[Dataset records Boundary: Start]

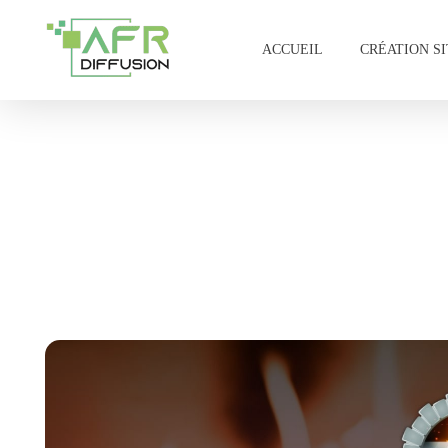
ACCUEIL
CRÉATION S
AFR – DIFFUSION
Votre partenaire privilégié en prestation de communication numérique.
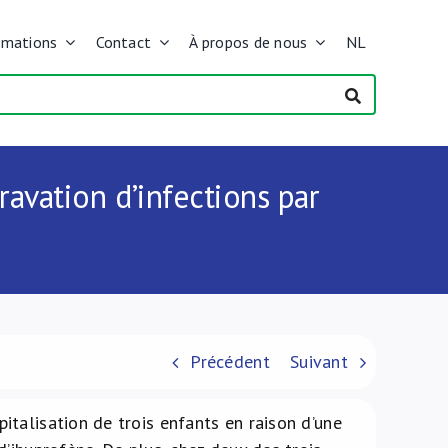
rmations
Contact
À propos de nous
NL
ravation d’infections par
Précédent
Suivant
talisation de trois enfants en raison d’une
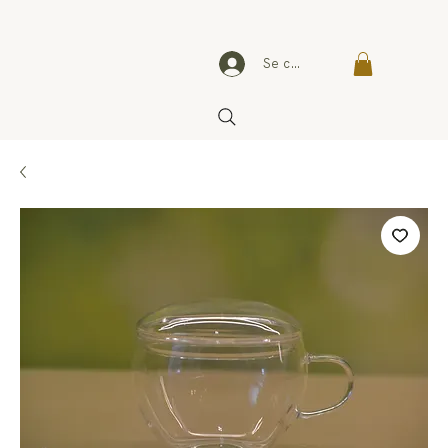
Se connecter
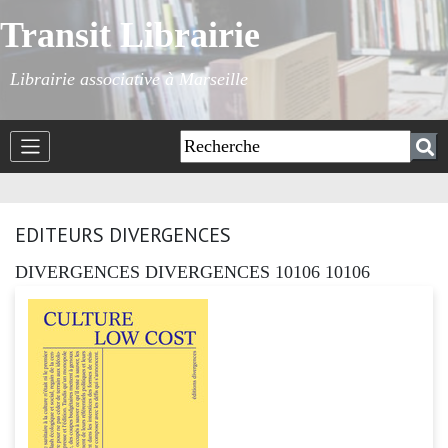
Transit Librairie
Librairie associative à Marseille
EDITEURS DIVERGENCES
DIVERGENCES DIVERGENCES 10106 10106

[Dataset records Boundary: End]

__Exercise details__
Please copy the preceding records exactly and omit the images.

__Task response__
ACCUEIL
CRÉATION S
AFR – DIFFUSION
Votre partenaire privilégié en prestation de communication numérique.
rmations
Contact
À propos de nous
NL
ravation d’infections par
Précédent
Suivant
talisation de trois enfants en raison d’une
Se connecter
Transit Librairie
Librairie associative à Marseille
EDITEURS DIVERGENCES
DIVERGENCES DIVERGENCES 10106 10106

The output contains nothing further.